Problem details => With the pictures left out, copy the records below exactly from the first line down to the line holding "ルメと観光、レジャー施設で クラブハ", and include that line.

The data =>
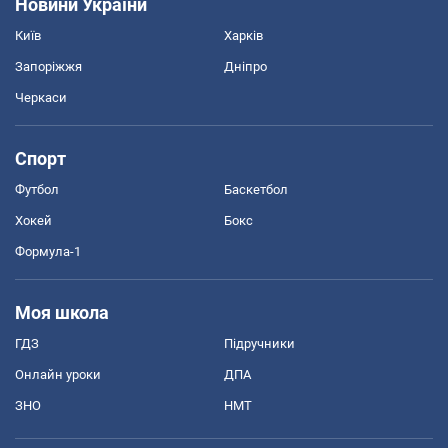
Новини України
Київ
Харків
Запоріжжя
Дніпро
Черкаси
Спорт
Футбол
Баскетбол
Хокей
Бокс
Формула-1
Моя школа
ГДЗ
Підручники
Онлайн уроки
ДПА
ЗНО
НМТ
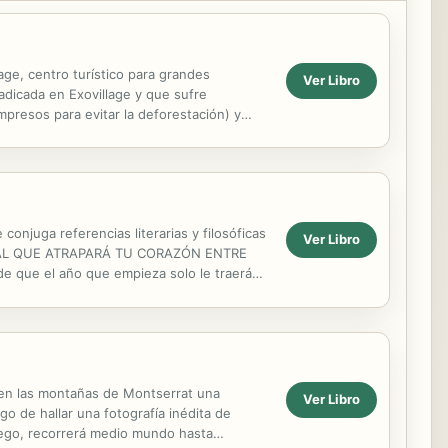
ge, centro turístico para grandes
Ver Libro
adicada en Exovillage y que sufre
 impresos para evitar la deforestación) y
un...
njuga referencias literarias y filosóficas
Ver Libro
NDIAL QUE ATRAPARÁ TU CORAZÓN ENTRE
de que el año que empieza solo le traerá
de Barcelona y se ...
ó en las montañas de Montserrat una
Ver Libro
go de hallar una fotografía inédita de
uego, recorrerá medio mundo hasta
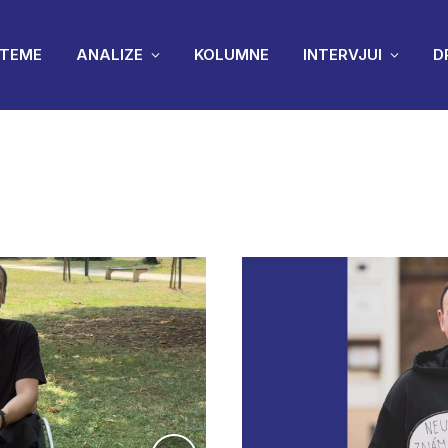
TEME
ANALIZE
KOLUMNE
INTERVJUI
D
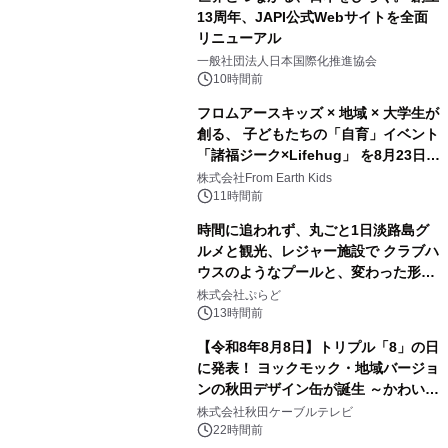
13周年、JAPI公式Webサイトを全面
リニューアル
3
一般社団法人日本国際化推進協会
10時間前
フロムアースキッズ × 地域 × 大学生が
創る、 子どもたちの「自育」イベント
「諸福ジーク×Lifehug」 を8月23日
4
(日)開催
株式会社From Earth Kids
11時間前
時間に追われず、丸ごと1日淡路島グ
ルメと観光、レジャー施設で クラブハ
ウスのようなプールと、変わった形の
5
サウナも 「THE BOXY AWAJI」のお
株式会社ぷらど
得な素泊まり連泊プランで
13時間前
【令和8年8月8日】トリプル「8」の日
に発表！ ヨックモック・地域バージョ
ンの秋田デザイン缶が誕生 ～かわいい
6
秋田犬の子犬と秋田の四季と名所を巡
株式会社秋田ケーブルテレビ
るパッケージ～ 9月1日(火)秋田県内で
22時間前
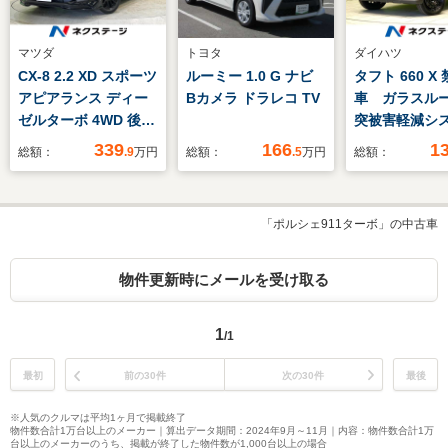
マツダ
トヨタ
ダイハツ
CX-8 2.2 XD スポーツ
ルーミー 1.0 G ナビ
タフト 660 X
アピアランス ディー
Bカメラ ドラレコ TV
車 ガラスル
ゼルターボ 4WD 後
突被害軽減シ
期 エアロ ルーフレ
コーナーセン
339
166
1
総額：
.9
万円
総額：
.5
万円
総額：
ール BOSEサウン
マートキー L
ド 全周囲カメラ
ド オートハ
10型マツダコネクト
ム オートラ
「ポルシェ911ターボ」の中古車
ナビ 衝突被害軽減
ートエアコン
レーダークルーズ シ
脱警報 電動
ートエアコン 革シー
ー パワース
物件更新時にメールを受け取る
ト ブラインドスポッ
グ パワーウ
ト 電動リアゲート
1
/1
LEDヘッド
最初
前の30件
次の30件
最後
※人気のクルマは平均1ヶ月で掲載終了
物件数合計1万台以上のメーカー｜算出データ期間：2024年9月～11月｜内容：物件数合計1万
台以上のメーカーのうち、掲載が終了した物件数が1,000台以上の場合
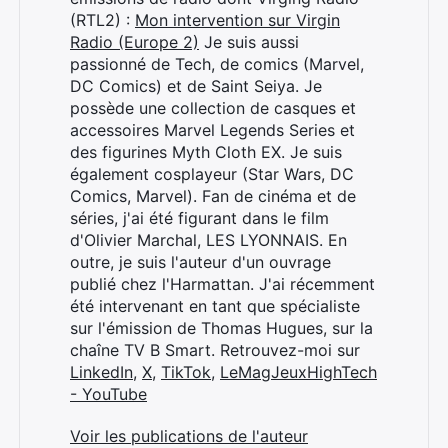
(RTL2) :
Mon intervention sur Virgin
Radio (Europe 2)
Je suis aussi
passionné de Tech, de comics (Marvel,
DC Comics) et de Saint Seiya. Je
possède une collection de casques et
accessoires Marvel Legends Series et
des figurines Myth Cloth EX. Je suis
également cosplayeur (Star Wars, DC
Comics, Marvel). Fan de cinéma et de
séries, j'ai été figurant dans le film
d'Olivier Marchal, LES LYONNAIS. En
outre, je suis l'auteur d'un ouvrage
publié chez l'Harmattan. J'ai récemment
été intervenant en tant que spécialiste
Rechercher
sur l'émission de Thomas Hugues, sur la
:
chaîne TV B Smart. Retrouvez-moi sur
LinkedIn
,
X
,
TikTok
,
LeMagJeuxHighTech
- YouTube
Voir les publications de l'auteur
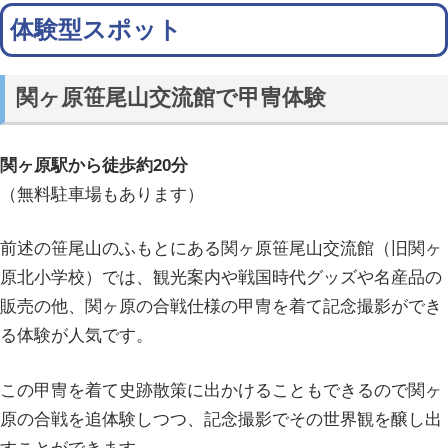
体験型スポット
関ヶ原笹尾山交流館で甲冑体験
関ヶ原駅から徒歩約20分
（無料駐車場もあります）
前述の笹尾山のふもとにある関ヶ原笹尾山交流館（旧関ヶ
原北小学校）では、観光案内や戦国時代グッズや名産品の
販売の他、関ヶ原の合戦仕様の甲冑を着て記念撮影ができ
る体験が人気です。
この甲冑を着て史跡散策に出かけることもできるので関ヶ
原の合戦を追体験しつつ、記念撮影でその世界観を醸し出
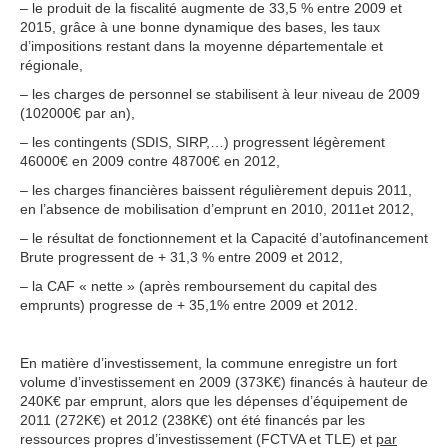
– le produit de la fiscalité augmente de 33,5 % entre 2009 et
2015, grâce à une bonne dynamique des bases, les taux
d’impositions restant dans la moyenne départementale et
régionale,
– les charges de personnel se stabilisent à leur niveau de 2009
(102000€ par an),
– les contingents (SDIS, SIRP,…) progressent légèrement
46000€ en 2009 contre 48700€ en 2012,
– les charges financières baissent régulièrement depuis 2011,
en l’absence de mobilisation d’emprunt en 2010, 2011et 2012,
– le résultat de fonctionnement et la Capacité d’autofinancement
Brute progressent de + 31,3 % entre 2009 et 2012,
– la CAF « nette » (après remboursement du capital des
emprunts) progresse de + 35,1% entre 2009 et 2012.
En matière d’investissement, la commune enregistre un fort
volume d’investissement en 2009 (373K€) financés à hauteur de
240K€ par emprunt, alors que les dépenses d’équipement de
2011 (272K€) et 2012 (238K€) ont été financés par les
ressources propres d’investissement (FCTVA et TLE) et
par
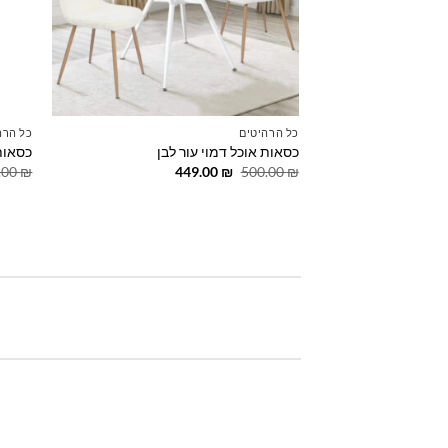
כל הרהיטים
כל הרה
כסאות אוכל דמוי עור לבן
כסאות
המחיר
המחיר
.00
₪
449.00
₪
500.00
₪
המקורי
הנוכחי
היה:
הוא:
449.00 ₪.
500.00 ₪.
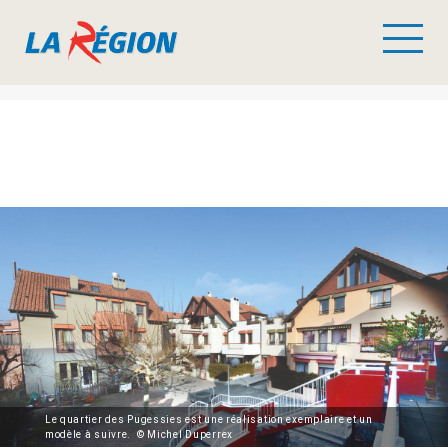
Le quartier des Pugessies est une réalisation exemplaire et un
modèle à suivre. © Michel Duperrex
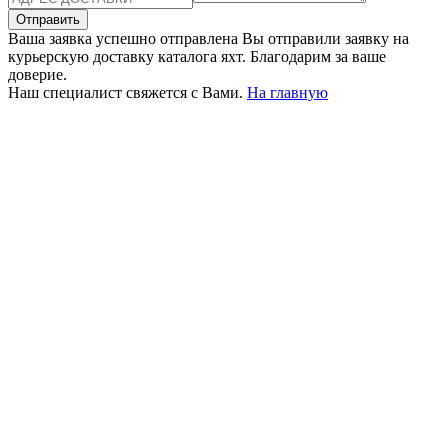
Отправить
Ваша заявка успешно отправлена
Вы отправили заявку на
курьерскую доставку каталога яхт. Благодарим за ваше
доверие.
Наш специалист свяжется с Вами.
На главную
+380 50 316 54 78
Связь по @
+380 44 390 61 01
info@arkadia.com.ua
Лондон, Великобритания
Бухарест, Румыния
UK 47a South Audley
33, Vasile Lascar str. Apt.7
Street
+40 747 886 707
+44 207 866 2257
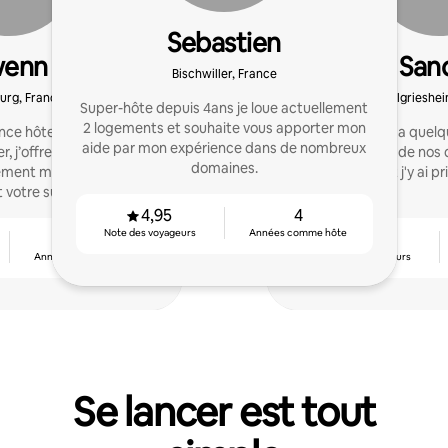
Sebastien
wenn
San
Bischwiller, France
urg, France
Pfulgrieshei
Super-hôte depuis 4ans je loue actuellement
2 logements et souhaite vous apporter mon
nce hôtelière haut de
J'ai démarré il y a que
aide par mon expérience dans de nombreux
, j’offre une expérience
ma maison lors de nos
domaines.
tement maîtrisée. Mon
et j'y ai pr
t votre succès
4,95
4
Note des voyageurs
Années comme hôte
2
4,91
Années comme hôte
Note des voyageurs
Se lancer est tout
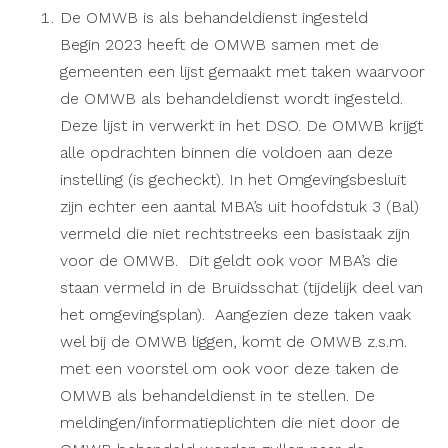
De OMWB is als behandeldienst ingesteld
Begin 2023 heeft de OMWB samen met de
gemeenten een lijst gemaakt met taken waarvoor
de OMWB als behandeldienst wordt ingesteld.
Deze lijst in verwerkt in het DSO. De OMWB krijgt
alle opdrachten binnen die voldoen aan deze
instelling (is gecheckt). In het Omgevingsbesluit
zijn echter een aantal MBA’s uit hoofdstuk 3 (Bal)
vermeld die niet rechtstreeks een basistaak zijn
voor de OMWB. Dit geldt ook voor MBA’s die
staan vermeld in de Bruidsschat (tijdelijk deel van
het omgevingsplan). Aangezien deze taken vaak
wel bij de OMWB liggen, komt de OMWB z.s.m.
met een voorstel om ook voor deze taken de
OMWB als behandeldienst in te stellen. De
meldingen/informatieplichten die niet door de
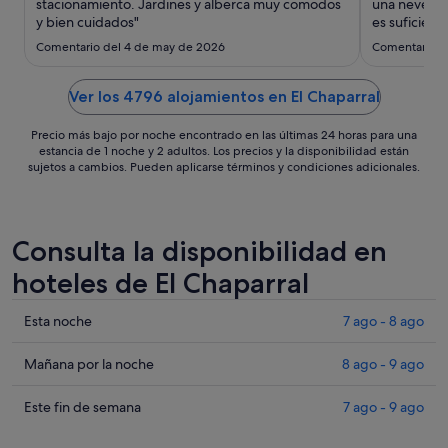
ago
stacionamiento. Jardines y alberca muy comodos
una nevera e
y bien cuidados"
al
es suficiente
26
Comentario del 4 de may de 2026
Comentario de
ago
Ver los 4796 alojamientos en El Chaparral
Precio más bajo por noche encontrado en las últimas 24 horas para una
estancia de 1 noche y 2 adultos. Los precios y la disponibilidad están
sujetos a cambios. Pueden aplicarse términos y condiciones adicionales.
Consulta la disponibilidad en
hoteles de El Chaparral
Comprueba
Esta noche
7 ago - 8 ago
los
precios
Comprueba
Mañana por la noche
8 ago - 9 ago
en
los
El
precios
Comprueba
Este fin de semana
7 ago - 9 ago
Chaparral
en
los
para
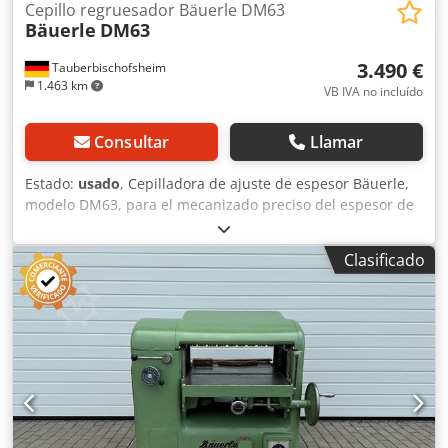
Cepillo regruesador Bäuerle DM63
Bäuerle
DM63
3.490 €
Tauberbischofsheim
1.463 km
VB IVA no incluído
Consultar
Llamar
Estado:
usado
, Cepilladora de ajuste de espesor Bäuerle,
modelo DM63, para el mecanizado preciso del espesor de
madera maciza y materiales derivados de la madera. La
máquina es adecuada para su uso en talleres de
Clasificado
carpintería y empresas industriales y, gracias a su
construcción robusta, permite un cepillado con bajas
vibraciones y con gran precisión dimensional. Ideal para la
calibración uniforme de piezas en la producción en serie y
en la fabricación individual, equipada con un eje de
cepillado con cuchillas reversibles del modelo CentroFix de
Leitz. Incluye el eje original para cuchillas de cepillado de
ranuras. Datos técnicos: - Anchura de trabajo: 630 - Altura
de paso: 220 - Avance: 7 / 9 / 14 / 18 m/min Chjdpfx Ajzrxz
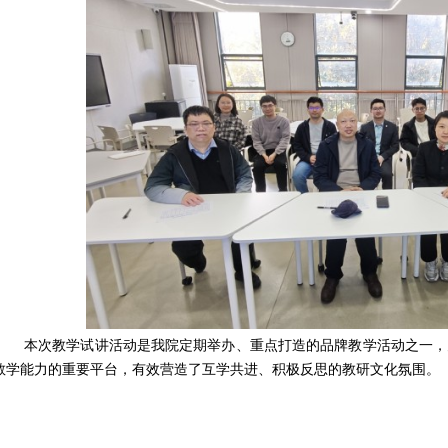
本次教学试讲活动是我院定期举办、重点打造的品牌教学活动之一，
教学能力的重要平台，有效营造了互学共进、积极反思的教研文化氛围。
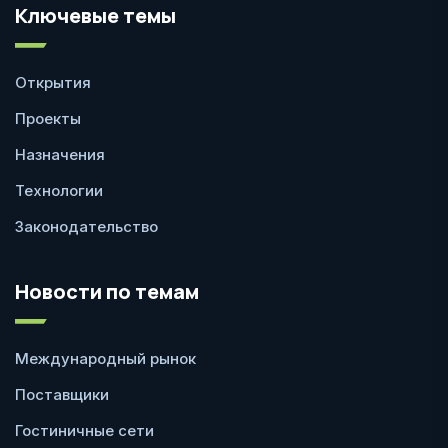
Ключевые темы
Открытия
Проекты
Назначения
Технологии
Законодательство
Новости по темам
Международный рынок
Поставщики
Гостиничные сети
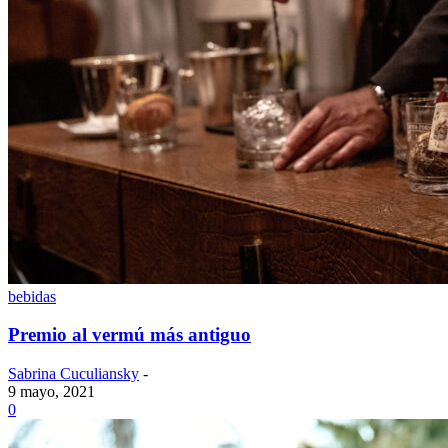
bebidas
Premio al vermú más antiguo
Sabrina Cuculiansky
-
9 mayo, 2021
0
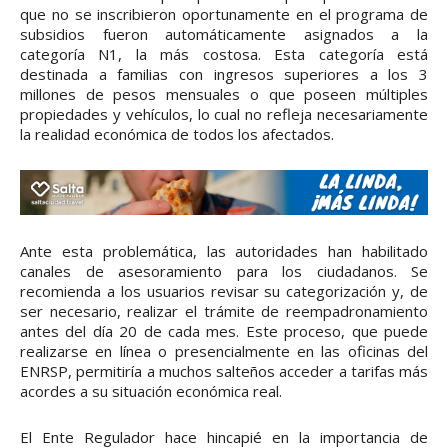
que no se inscribieron oportunamente en el programa de
subsidios fueron automáticamente asignados a la
categoría N1, la más costosa. Esta categoría está
destinada a familias con ingresos superiores a los 3
millones de pesos mensuales o que poseen múltiples
propiedades y vehículos, lo cual no refleja necesariamente
la realidad económica de todos los afectados.
Ante esta problemática, las autoridades han habilitado
canales de asesoramiento para los ciudadanos. Se
recomienda a los usuarios revisar su categorización y, de
ser necesario, realizar el trámite de reempadronamiento
antes del día 20 de cada mes. Este proceso, que puede
realizarse en línea o presencialmente en las oficinas del
ENRSP, permitiría a muchos salteños acceder a tarifas más
acordes a su situación económica real.
El Ente Regulador hace hincapié en la importancia de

Result =>
Новини України
Київ
Харків
Запоріжжя
Дніпро
Черкаси
Спорт
Футбол
Баскетбол
Хокей
Бокс
Формула-1
Моя школа
ГДЗ
Підручники
Онлайн уроки
ДПА
ЗНО
НМТ
ge, centro turístico para grandes
Ver Libro
adicada en Exovillage y que sufre
 impresos para evitar la deforestación) y
un...
njuga referencias literarias y filosóficas
Ver Libro
NDIAL QUE ATRAPARÁ TU CORAZÓN ENTRE
de que el año que empieza solo le traerá
de Barcelona y se ...
ó en las montañas de Montserrat una
Ver Libro
go de hallar una fotografía inédita de
uego, recorrerá medio mundo hasta
TEME
ANALIZE
KOLUMNE
INTERVJUI
D
13周年、JAPI公式Webサイトを全面
リニューアル
3
一般社団法人日本国際化推進協会
10時間前
フロムアースキッズ × 地域 × 大学生が
創る、 子どもたちの「自育」イベント
「諸福ジーク×Lifehug」 を8月23日
4
(日)開催
株式会社From Earth Kids
11時間前
時間に追われず、丸ごと1日淡路島グ
ルメと観光、レジャー施設で クラブハ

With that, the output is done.